> [SUPPLIED DATA]

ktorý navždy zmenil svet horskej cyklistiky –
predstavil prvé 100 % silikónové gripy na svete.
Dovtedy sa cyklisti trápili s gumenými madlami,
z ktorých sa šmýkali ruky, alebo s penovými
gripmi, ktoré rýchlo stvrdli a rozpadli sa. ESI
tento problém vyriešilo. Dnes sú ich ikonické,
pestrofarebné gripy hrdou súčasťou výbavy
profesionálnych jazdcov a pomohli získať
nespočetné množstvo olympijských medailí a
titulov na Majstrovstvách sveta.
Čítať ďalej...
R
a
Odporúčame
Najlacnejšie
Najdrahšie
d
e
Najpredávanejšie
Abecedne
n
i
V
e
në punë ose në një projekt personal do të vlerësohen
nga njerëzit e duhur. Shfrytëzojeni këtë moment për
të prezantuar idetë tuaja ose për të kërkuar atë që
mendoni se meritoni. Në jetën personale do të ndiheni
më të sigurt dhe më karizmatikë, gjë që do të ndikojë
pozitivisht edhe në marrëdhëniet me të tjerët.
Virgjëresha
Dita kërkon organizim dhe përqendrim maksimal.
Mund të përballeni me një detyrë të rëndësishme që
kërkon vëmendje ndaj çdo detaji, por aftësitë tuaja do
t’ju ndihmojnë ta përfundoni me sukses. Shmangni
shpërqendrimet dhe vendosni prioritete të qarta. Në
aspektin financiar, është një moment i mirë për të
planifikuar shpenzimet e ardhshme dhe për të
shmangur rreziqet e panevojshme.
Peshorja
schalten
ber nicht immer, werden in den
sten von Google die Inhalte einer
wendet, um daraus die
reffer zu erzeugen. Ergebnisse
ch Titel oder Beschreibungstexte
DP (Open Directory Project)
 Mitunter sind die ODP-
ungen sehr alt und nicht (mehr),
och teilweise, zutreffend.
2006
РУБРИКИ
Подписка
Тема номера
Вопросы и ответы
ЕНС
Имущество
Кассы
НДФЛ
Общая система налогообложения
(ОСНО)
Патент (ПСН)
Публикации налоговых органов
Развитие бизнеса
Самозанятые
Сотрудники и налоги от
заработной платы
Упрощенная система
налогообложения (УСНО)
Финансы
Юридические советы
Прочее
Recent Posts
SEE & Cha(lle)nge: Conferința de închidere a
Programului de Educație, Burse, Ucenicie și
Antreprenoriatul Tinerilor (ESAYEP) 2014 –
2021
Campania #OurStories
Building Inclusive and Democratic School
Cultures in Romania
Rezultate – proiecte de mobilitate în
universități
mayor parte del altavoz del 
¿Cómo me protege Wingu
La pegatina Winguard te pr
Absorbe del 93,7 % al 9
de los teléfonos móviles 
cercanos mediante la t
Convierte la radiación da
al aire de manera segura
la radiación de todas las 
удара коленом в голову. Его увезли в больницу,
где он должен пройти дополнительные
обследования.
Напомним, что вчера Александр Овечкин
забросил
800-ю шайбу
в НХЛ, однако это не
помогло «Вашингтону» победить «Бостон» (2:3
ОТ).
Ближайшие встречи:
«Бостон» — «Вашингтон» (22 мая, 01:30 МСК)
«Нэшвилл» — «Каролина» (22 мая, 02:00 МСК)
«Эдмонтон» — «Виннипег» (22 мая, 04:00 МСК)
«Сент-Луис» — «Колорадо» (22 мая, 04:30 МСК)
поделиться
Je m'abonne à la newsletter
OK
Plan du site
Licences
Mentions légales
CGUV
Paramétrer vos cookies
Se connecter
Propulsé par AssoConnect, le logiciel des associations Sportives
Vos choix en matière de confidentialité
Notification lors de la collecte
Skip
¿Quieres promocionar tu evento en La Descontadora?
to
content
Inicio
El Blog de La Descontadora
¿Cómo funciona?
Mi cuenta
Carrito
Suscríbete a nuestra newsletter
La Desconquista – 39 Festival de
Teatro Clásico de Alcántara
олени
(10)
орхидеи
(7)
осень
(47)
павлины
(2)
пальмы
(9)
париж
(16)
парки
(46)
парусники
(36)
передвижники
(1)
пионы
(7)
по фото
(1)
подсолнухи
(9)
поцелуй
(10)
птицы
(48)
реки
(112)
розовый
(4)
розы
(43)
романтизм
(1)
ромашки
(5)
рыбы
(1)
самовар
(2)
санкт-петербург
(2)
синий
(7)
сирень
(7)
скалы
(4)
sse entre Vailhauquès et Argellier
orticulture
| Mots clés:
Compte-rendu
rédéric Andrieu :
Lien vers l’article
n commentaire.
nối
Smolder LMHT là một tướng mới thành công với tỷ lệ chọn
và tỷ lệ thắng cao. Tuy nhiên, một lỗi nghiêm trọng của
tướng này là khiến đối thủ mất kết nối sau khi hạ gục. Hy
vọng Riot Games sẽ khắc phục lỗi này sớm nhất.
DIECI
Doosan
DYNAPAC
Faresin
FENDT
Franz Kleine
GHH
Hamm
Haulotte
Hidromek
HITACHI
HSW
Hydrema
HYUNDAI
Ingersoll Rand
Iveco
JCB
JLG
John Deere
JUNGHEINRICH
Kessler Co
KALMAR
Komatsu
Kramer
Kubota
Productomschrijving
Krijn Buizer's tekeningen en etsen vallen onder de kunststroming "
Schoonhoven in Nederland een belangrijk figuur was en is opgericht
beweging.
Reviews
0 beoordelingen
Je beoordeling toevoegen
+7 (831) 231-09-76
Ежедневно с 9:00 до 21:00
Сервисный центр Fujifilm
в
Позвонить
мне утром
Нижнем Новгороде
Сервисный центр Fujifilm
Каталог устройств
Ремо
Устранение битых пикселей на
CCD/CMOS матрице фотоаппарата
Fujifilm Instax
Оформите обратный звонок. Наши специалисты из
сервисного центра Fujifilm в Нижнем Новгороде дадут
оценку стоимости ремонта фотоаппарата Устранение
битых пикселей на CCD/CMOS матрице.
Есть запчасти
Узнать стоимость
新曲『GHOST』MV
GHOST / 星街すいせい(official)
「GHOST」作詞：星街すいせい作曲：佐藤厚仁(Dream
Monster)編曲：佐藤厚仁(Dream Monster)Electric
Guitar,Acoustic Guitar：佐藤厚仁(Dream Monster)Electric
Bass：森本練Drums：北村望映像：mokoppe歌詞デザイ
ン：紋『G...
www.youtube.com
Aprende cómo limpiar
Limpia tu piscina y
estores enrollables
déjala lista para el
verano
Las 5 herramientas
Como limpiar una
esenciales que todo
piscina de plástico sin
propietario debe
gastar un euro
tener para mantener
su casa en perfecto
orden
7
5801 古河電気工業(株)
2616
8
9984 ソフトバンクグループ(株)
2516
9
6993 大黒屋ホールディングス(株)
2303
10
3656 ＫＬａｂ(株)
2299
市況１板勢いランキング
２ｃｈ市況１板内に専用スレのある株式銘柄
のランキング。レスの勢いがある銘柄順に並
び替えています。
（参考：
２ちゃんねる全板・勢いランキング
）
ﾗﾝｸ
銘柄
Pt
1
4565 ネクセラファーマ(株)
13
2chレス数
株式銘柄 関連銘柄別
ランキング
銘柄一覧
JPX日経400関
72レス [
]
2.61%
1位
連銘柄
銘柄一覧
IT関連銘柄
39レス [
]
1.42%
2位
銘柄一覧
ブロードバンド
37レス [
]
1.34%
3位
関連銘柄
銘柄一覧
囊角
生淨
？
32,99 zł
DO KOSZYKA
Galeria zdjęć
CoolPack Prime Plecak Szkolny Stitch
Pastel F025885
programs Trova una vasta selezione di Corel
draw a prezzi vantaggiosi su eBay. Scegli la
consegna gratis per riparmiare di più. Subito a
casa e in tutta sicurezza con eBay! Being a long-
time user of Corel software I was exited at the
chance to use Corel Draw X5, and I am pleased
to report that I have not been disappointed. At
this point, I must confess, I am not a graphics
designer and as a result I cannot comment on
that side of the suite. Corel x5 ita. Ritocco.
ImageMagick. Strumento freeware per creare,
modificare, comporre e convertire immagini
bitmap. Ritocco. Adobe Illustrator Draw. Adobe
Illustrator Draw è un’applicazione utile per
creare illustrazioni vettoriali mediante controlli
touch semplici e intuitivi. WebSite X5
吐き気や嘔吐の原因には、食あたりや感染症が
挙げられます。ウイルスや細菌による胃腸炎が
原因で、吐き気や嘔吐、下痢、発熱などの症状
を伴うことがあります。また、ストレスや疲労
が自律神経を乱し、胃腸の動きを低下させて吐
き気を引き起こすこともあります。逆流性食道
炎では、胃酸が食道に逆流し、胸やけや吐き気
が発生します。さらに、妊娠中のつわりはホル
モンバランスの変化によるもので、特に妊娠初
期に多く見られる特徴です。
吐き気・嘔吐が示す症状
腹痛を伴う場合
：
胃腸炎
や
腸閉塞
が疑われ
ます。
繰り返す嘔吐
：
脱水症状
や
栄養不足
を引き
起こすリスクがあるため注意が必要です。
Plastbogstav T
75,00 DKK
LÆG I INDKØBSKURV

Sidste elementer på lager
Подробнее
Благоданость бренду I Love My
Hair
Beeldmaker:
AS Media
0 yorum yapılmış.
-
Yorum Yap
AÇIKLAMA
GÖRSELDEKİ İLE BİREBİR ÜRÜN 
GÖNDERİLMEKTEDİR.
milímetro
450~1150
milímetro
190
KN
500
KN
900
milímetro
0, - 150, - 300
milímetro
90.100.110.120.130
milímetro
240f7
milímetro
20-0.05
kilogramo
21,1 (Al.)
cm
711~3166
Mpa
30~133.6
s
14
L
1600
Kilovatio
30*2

> [PROBLEM REQUIREMENTS]
Wherever the string "moment" appears in the data above, copy the line it sits in.

> [OUTPUT BELOW]
nga njerëzit e duhur. Shfrytëzojeni këtë moment për
aspektin financiar, është një moment i mirë për të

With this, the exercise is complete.